Study findings and discussion. The theory of chaos and synergy provides a toolkit to factor in the real variability of a complex biosocial dynamic system; and, when the relevant qualities may be quantified and accounted, the athletic training and rehabilitation process may be effectively and reasonably individualized [3]. In terms of the synergy-prioritizing concept, an athlete’s training progress may be described by the status attractors at every its stage, with each of the statuses characterized by the relevant vectors to form an actual multidimensional phase space where each fitness rating stage may be described by the relevant status attractor. This approach gives the means to find the dimensions (volume) of each attractor on the phase plate or in the multidimensional phase space. The attractor has a so-called statistical center and a geometric center. Both of the centers may coincide when the phase space is totally symmetric in the phase coordinate system. When their positional difference equals zero, the central point of attractor may be considered asymmetrical. This factor may be described as a criterion to assess the differences of the stochastic and chaotic processes within the multidimensional phase space.

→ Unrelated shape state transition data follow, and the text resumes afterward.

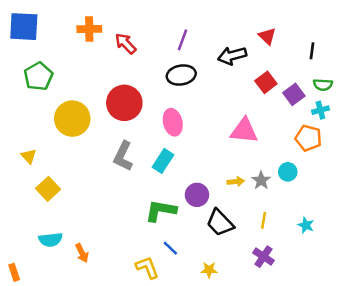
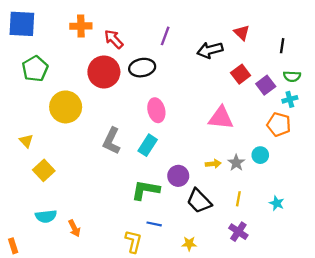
black ellipse: (181, 75) -> (142, 68), moved
red circle: (124, 103) -> (104, 72), moved
blue line: (170, 248) -> (154, 224), turned -32
yellow L-shape: (147, 268) -> (133, 241), turned 35

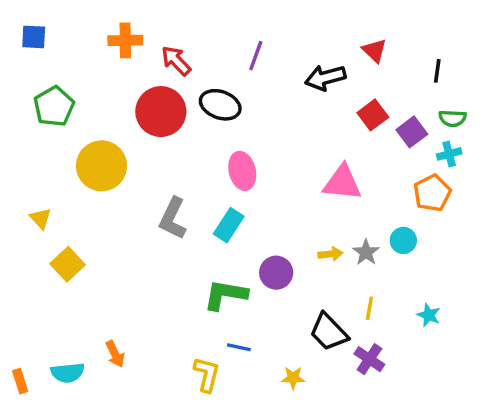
blue square: (22, 24) -> (34, 37), size x0.6
black ellipse: (142, 68) -> (220, 105), turned 30
orange pentagon: (279, 124) -> (432, 193), turned 30
black trapezoid: (199, 201) -> (329, 332), moved
cyan semicircle: (46, 216) -> (68, 373), moved

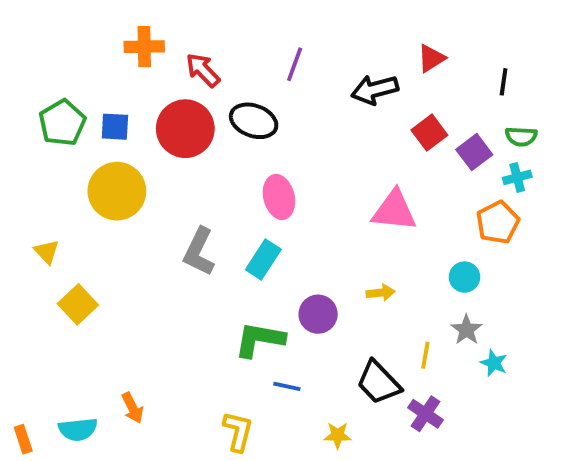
blue square: (34, 37) -> (115, 127), moved
red triangle: (375, 51) -> (431, 58), turned 44
gray star: (366, 252) -> (466, 330), moved
blue line: (239, 347) -> (287, 386), moved

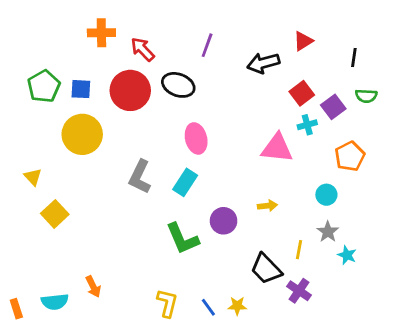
cyan cross: (517, 177) -> (307, 125), moved
green L-shape: (259, 340) -> (182, 239), turned -123
blue line: (287, 386) -> (208, 307), moved, turned 42

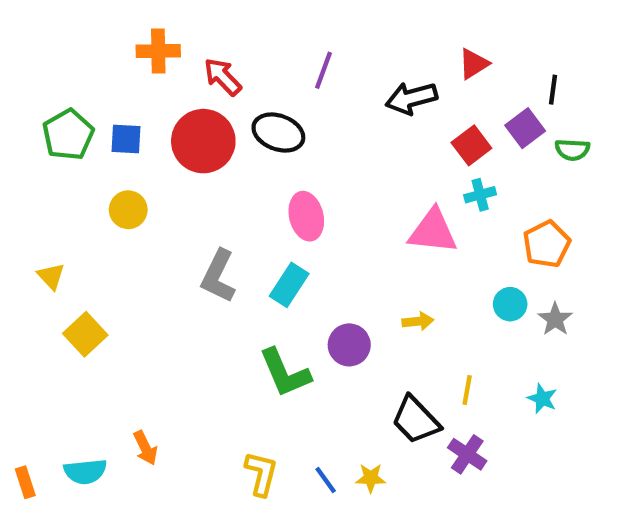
purple square: (333, 107) -> (525, 128), moved
yellow circle: (82, 134) -> (128, 210), size x0.6
gray star: (328, 232) -> (555, 319), moved

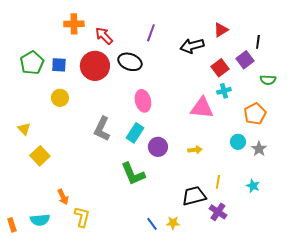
green semicircle: (572, 150) -> (268, 80), moved
purple circle: (349, 345) -> (158, 147), moved
black trapezoid: (416, 420) -> (194, 196), turned 120
orange arrow: (145, 448) -> (63, 197), moved
yellow L-shape: (261, 474) -> (82, 217), moved

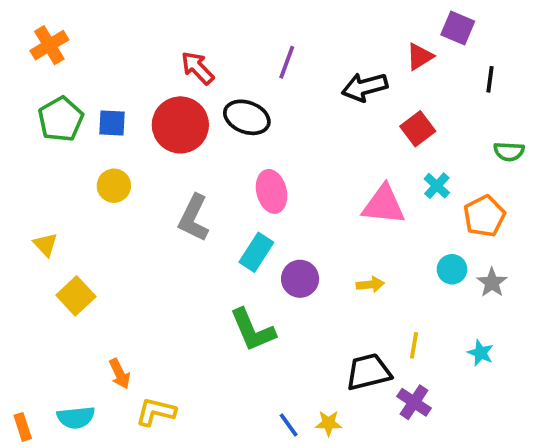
orange cross: (74, 24) -> (49, 45), moved, turned -30
purple square: (245, 60) -> (458, 28), moved, turned -30
cyan cross: (224, 91) -> (437, 186), moved, turned -32
gray L-shape: (102, 129) -> (194, 218), moved
yellow L-shape: (82, 217) -> (156, 412), turned -90

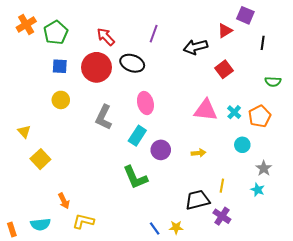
green pentagon: (61, 119) -> (56, 33), moved
cyan cross: (437, 186) -> (234, 112), moved
gray star: (492, 283) -> (264, 168), moved

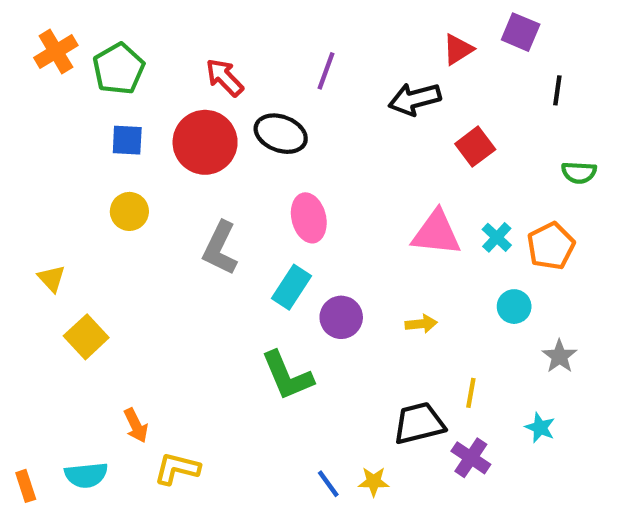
red triangle: (225, 31) -> (458, 49), moved
cyan star: (258, 190) -> (540, 428), moved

As far as the integral athletic fitness rate calculation is concerned, it is critically important to find a set of relevant critical variables (phase space coordinates) to adequately characterize it. In this domain we were governed by the valid concept of the integrated progress tests in sports [4, 5]. As provided by Professor V.N. Platonov, “… for the athletic training process to be efficiently managed… it should set specific goals with the goals-attaining processes, conditional on the management process missions being clearly specified. This is the way to have all the process elements being duly connected both in the structural and functional domains” [5, p. 421]. It is the competitive performance that may be considered a client in this context [1] and, hence, an individual athletic progress may be rated by a competitive performance analysis as demonstrated in the S.V. Pavlov’s dissertation taking taekwondo for the case study [4]. The individual athletic progress tests include the following elements: health and key body systems functionalities rating tests; general/ special physical fitness rating tests; technical skills rating tests; tactical skills rating tests; and mental fitness rating tests.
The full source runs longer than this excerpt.